4) AWS Glue Studio Notebook powered by Amazon CodeWhisperer
AWS Glue, introduced in 2017, helps integrate data from multiple sources. Amazon CodeWhisperer is a companion for AI coding, with underlying foundational models that help with development productivity. At the summit, AWS announced that AWS Glue Studio notebooks now support Amazon CodeWhisperer for AWS Glue users.
AWS says this will “improve your experience and help boost development productivity. Now, in your Glue Studio notebook, you can write a comment in natural language (in English) that outlines a specific task, such as ‘Create a Spark DataFrame from a json file.’”
Anything that can enable faster development through natural language will be a winner.
5) A Preview of Serverless OpenSearch
AWS introduced a preview of the vector engine for Amazon OpenSearch Serverless. This new tool promises to improve search and make it more accurate.
In a blog post, AWS said, “The vector engine provides a simple, scalable, and high-performing similarity search capability in Amazon OpenSearch Serverless that makes it easy for you to build modern machine learning (ML) augmented search experiences and generative artificial intelligence (AI) applications without having to manage the underlying vector database infrastructure.”
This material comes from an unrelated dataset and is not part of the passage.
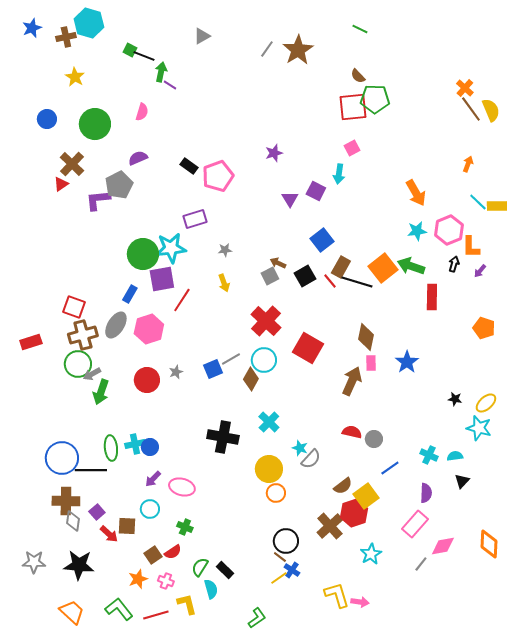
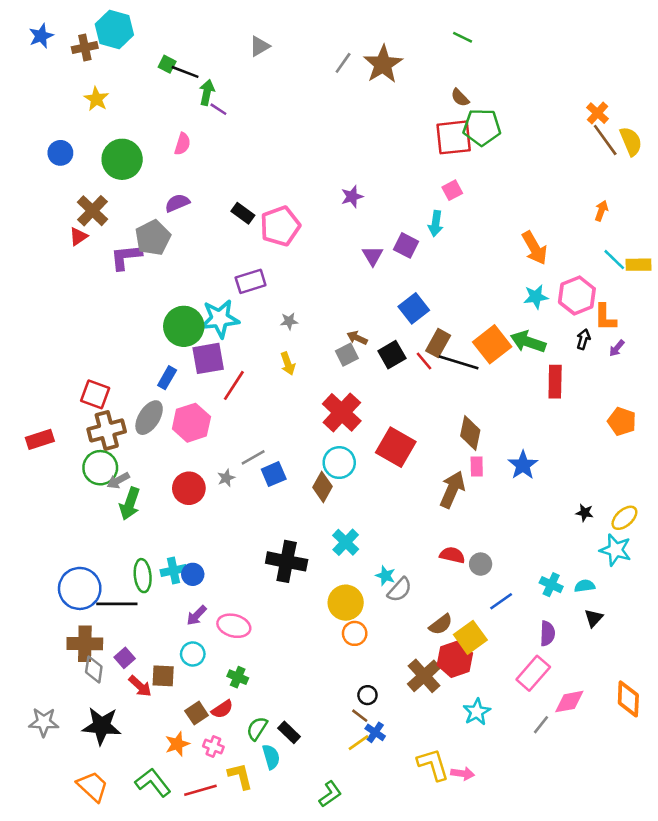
gray line: (231, 359) -> (253, 457), moved
black circle: (286, 541) -> (367, 695), size x0.6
OpenSearch Serverless should be a simpler and more scalable way to store and query vectors quickly. AWS says response times will be in milliseconds.
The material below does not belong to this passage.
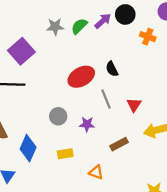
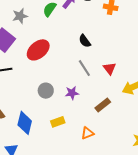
gray star: (55, 27) -> (20, 16), moved
red ellipse: (81, 77) -> (38, 50), moved
orange triangle: (96, 172) -> (87, 133), turned -32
A Commitment to Responsible Generative AI
The headlines about AI generally focus on the dangers. The AWS Summit underscored the company’s ongoing commitment to responsible AI, which it has extended to generative AI. AWS noted that it will work across six areas: accuracy, fairness, intellectual property and copyright considerations, appropriate usage, toxicity and privacy.
For example, AWS noted that it built Titan FMs “to detect and remove harmful content in the data that customers provide for customization, reject inappropriate content in the user input, and filter the model’s outputs containing inappropriate content (such as hate speech, profanity, and violence).”
This is a tremendous ongoing commitment to responsible AI and generative AI.
It was an action-packed summit with lots of intriguing developments. I look forward to seeing how these key points develop over time. AWS re:Invent is only a few months away and I’m sure there will be more on generative AI.